● **What this task involves**
Search the listing below for the line containing "Situational Awareness çip girişimi Source". From there through the line containing "Yavuz Ağıralioğlu’ndan", transcribe every line exactly, both ends included.

● **Input data**
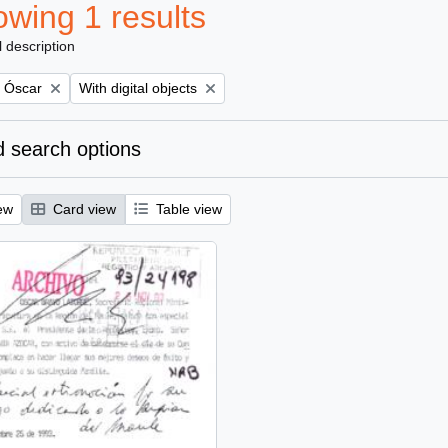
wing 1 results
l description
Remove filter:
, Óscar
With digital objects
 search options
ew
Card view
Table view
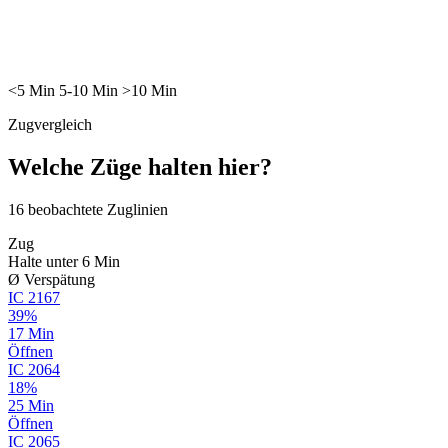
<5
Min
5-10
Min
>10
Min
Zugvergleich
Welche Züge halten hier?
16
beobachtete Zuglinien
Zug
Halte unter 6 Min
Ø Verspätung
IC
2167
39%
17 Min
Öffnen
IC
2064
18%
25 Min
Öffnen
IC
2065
...
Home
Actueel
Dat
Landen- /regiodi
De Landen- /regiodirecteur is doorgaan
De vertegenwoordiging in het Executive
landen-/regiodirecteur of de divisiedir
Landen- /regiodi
==
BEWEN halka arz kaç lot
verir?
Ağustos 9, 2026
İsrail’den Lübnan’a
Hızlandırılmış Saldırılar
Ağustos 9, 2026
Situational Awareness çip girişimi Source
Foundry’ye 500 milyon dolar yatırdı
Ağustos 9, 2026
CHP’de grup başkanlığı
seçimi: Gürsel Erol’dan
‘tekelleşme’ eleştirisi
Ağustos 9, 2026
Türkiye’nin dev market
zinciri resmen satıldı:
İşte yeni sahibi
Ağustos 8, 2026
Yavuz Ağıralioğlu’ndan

● **Solved problem**
Situational Awareness çip girişimi Source
Foundry’ye 500 milyon dolar yatırdı
Ağustos 9, 2026
CHP’de grup başkanlığı
seçimi: Gürsel Erol’dan
‘tekelleşme’ eleştirisi
Ağustos 9, 2026
Türkiye’nin dev market
zinciri resmen satıldı:
İşte yeni sahibi
Ağustos 8, 2026
Yavuz Ağıralioğlu’ndan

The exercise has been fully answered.